SOURCE MATERIAL =
= = = = =
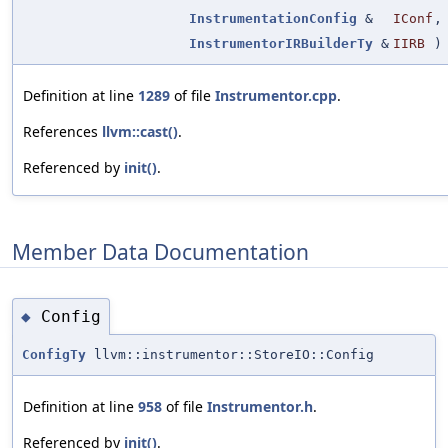
InstrumentationConfig
&
IConf
,
InstrumentorIRBuilderTy
&
IIRB
)
Definition at line
1289
of file
Instrumentor.cpp
.
References
llvm::cast()
.
Referenced by
init()
.
Member Data Documentation
Config
◆
ConfigTy
llvm::instrumentor::StoreIO::Config
Definition at line
958
of file
Instrumentor.h
.
Referenced by
init()
.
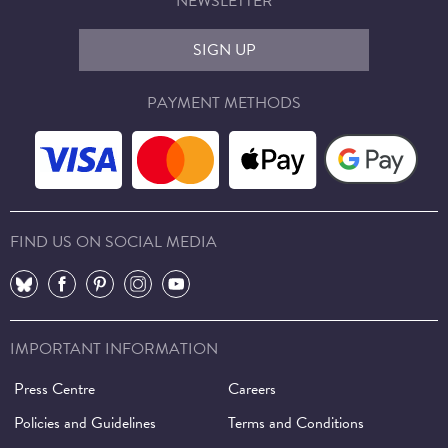
NEWSLETTER
SIGN UP
PAYMENT METHODS
FIND US ON SOCIAL MEDIA
⠀
⠀
⠀
⠀
⠀
IMPORTANT INFORMATION
Press Centre
Careers
Policies and Guidelines
Terms and Conditions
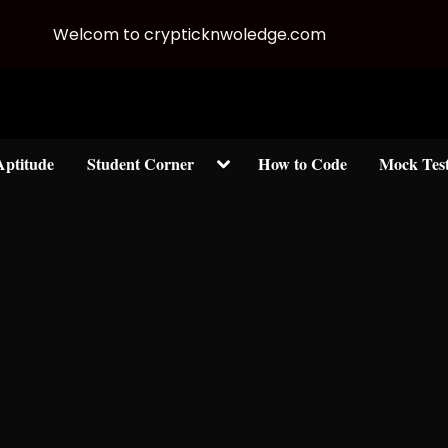
Welcom to crypticknwoledge.com
Toggle
Aptitude
Student Corner
How to Code
Mock Tes
sub-
menu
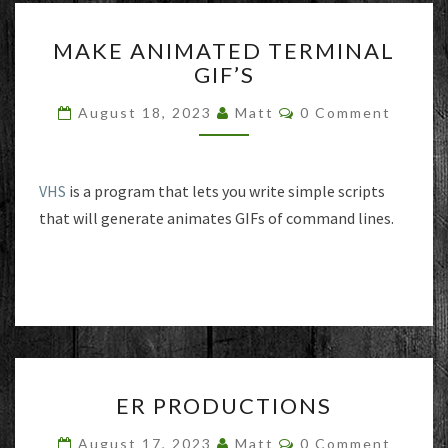
MAKE
MAKE ANIMATED TERMINAL
ANIMATED
GIF’S
TERMINAL
GIF’S
Comments
August 18, 2023
Matt
0 Comment
VHS
is a program that lets you write simple scripts
that will generate animates GIFs of command lines.
ER
ER PRODUCTIONS
PRODUCTIONS
Comments
August 17, 2023
Matt
0 Comment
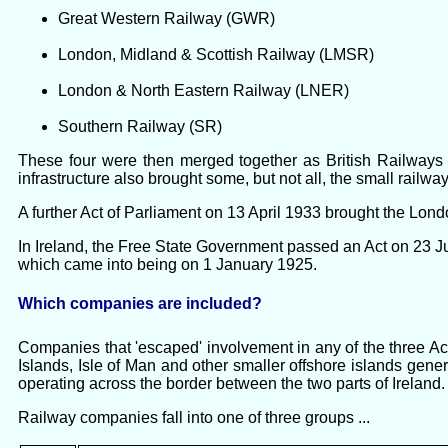
Great Western Railway (GWR)
London, Midland & Scottish Railway (LMSR)
London & North Eastern Railway (LNER)
Southern Railway (SR)
These four were then merged together as British Railways f
infrastructure also brought some, but not all, the small rai
A further Act of Parliament on 13 April 1933 brought the Lo
In Ireland, the Free State Government passed an Act on 23 J
which came into being on 1 January 1925.
Which companies are included?
Companies that 'escaped' involvement in any of the three Ac
Islands, Isle of Man and other smaller offshore islands gener
operating across the border between the two parts of Ireland.
Railway companies fall into one of three groups ...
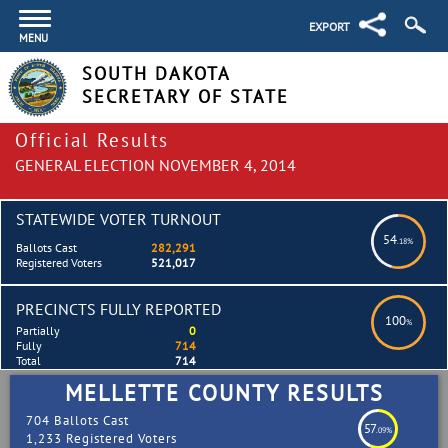
EXPORT
MENU
SOUTH DAKOTA
SECRETARY OF STATE
Official Results
GENERAL ELECTION NOVEMBER 4, 2014
STATEWIDE VOTER TURNOUT
54
.18%
Ballots Cast
282,291
Registered Voters
521,017
PRECINCTS FULLY REPORTED
100
%
Partially
0
Fully
714
Total
714
MELLETTE COUNTY RESULTS
704 Ballots Cast
57
.09%
1,233 Registered Voters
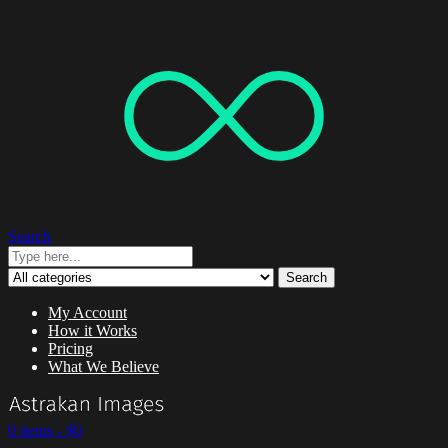
Search
Search
My Account
How it Works
Pricing
What We Believe
0 items -
$
0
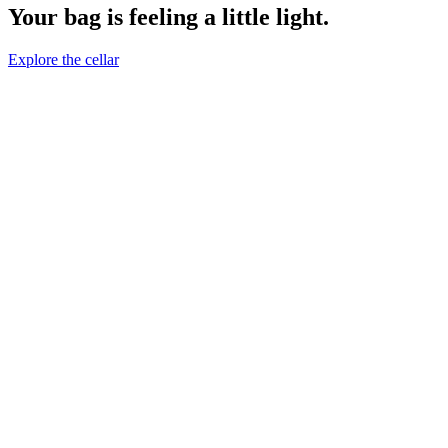
Your bag is feeling a little light.
Explore the cellar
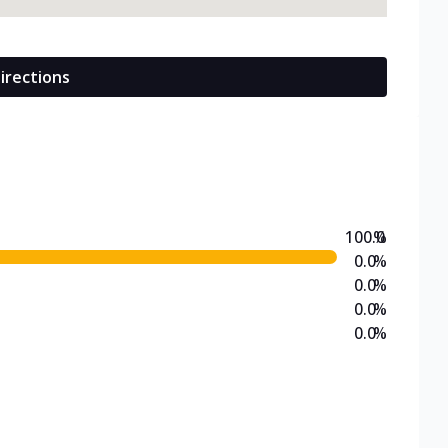
irections
100.0
%
0.0
%
0.0
%
0.0
%
0.0
%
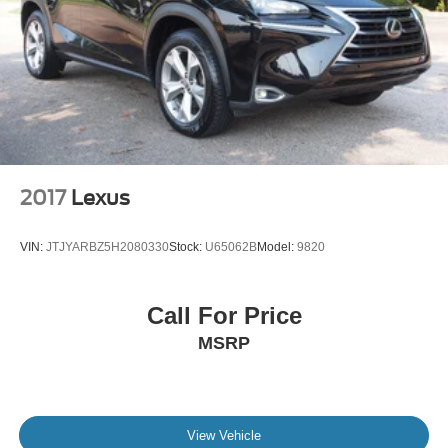
2017
Lexus
VIN:
JTJYARBZ5H2080330
Stock:
U65062B
Model:
9820
Call For Price
MSRP
View Vehicle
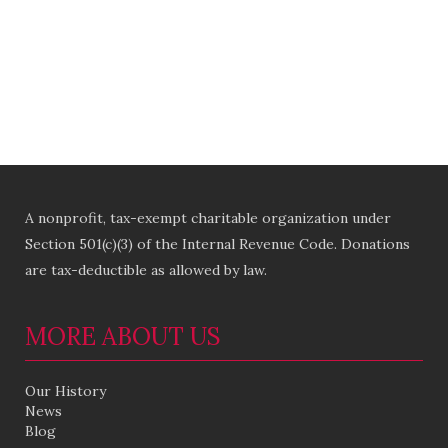
A nonprofit, tax-exempt charitable organization under
Section 501(c)(3) of the Internal Revenue Code. Donations
are tax-deductible as allowed by law.
MORE ABOUT US
Our History
News
Blog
= = = = =
WHAT YOU ARE ASKED TO DO = Reproduce the lines above exactly, image-free.

PROBLEM SOLUTION =
InstrumentationConfig
&
IConf
,
InstrumentorIRBuilderTy
&
IIRB
)
Definition at line
1289
of file
Instrumentor.cpp
.
References
llvm::cast()
.
Referenced by
init()
.
Member Data Documentation
Config
◆
ConfigTy
llvm::instrumentor::StoreIO::Config
Definition at line
958
of file
Instrumentor.h
.
Referenced by
init()
.
NEWSLETTER
SIGN UP
PAYMENT METHODS
FIND US ON SOCIAL MEDIA
⠀
⠀
⠀
⠀
⠀
IMPORTANT INFORMATION
Press Centre
Careers
Policies and Guidelines
Terms and Conditions
Welcom to crypticknwoledge.com
Toggle
Aptitude
Student Corner
How to Code
Mock Tes
sub-
menu
MAKE
MAKE ANIMATED TERMINAL
ANIMATED
GIF’S
TERMINAL
GIF’S
Comments
August 18, 2023
Matt
0 Comment
VHS
is a program that lets you write simple scripts
that will generate animates GIFs of command lines.
ER
ER PRODUCTIONS
PRODUCTIONS
Comments
August 17, 2023
Matt
0 Comment
Great Western Railway (GWR)
London, Midland & Scottish Railway (LMSR)
London & North Eastern Railway (LNER)
Southern Railway (SR)
These four were then merged together as British Railways f
infrastructure also brought some, but not all, the small rai
A further Act of Parliament on 13 April 1933 brought the Lo
In Ireland, the Free State Government passed an Act on 23 J
which came into being on 1 January 1925.
Which companies are included?
Companies that 'escaped' involvement in any of the three Ac
Islands, Isle of Man and other smaller offshore islands gener
operating across the border between the two parts of Ireland.
Railway companies fall into one of three groups ...
EXPORT
MENU
SOUTH DAKOTA
SECRETARY OF STATE
Official Results
GENERAL ELECTION NOVEMBER 4, 2014
STATEWIDE VOTER TURNOUT
54
.18%
Ballots Cast
282,291
Registered Voters
521,017
PRECINCTS FULLY REPORTED
100
%
Partially
0
Fully
714
Total
714
MELLETTE COUNTY RESULTS
704 Ballots Cast
57
.09%
1,233 Registered Voters
Search
Search
My Account
How it Works
Pricing
What We Believe
0 items -
$
0
Your bag is feeling a little light.
Explore the cellar
irections
100.0
%
0.0
%
0.0
%
0.0
%
0.0
%
2017
Lexus
VIN:
JTJYARBZ5H2080330
Stock:
U65062B
Model:
9820
Call For Price
MSRP
View Vehicle
A nonprofit, tax-exempt charitable organization under
Section 501(c)(3) of the Internal Revenue Code. Donations
are tax-deductible as allowed by law.
MORE ABOUT US
Our History
News
Blog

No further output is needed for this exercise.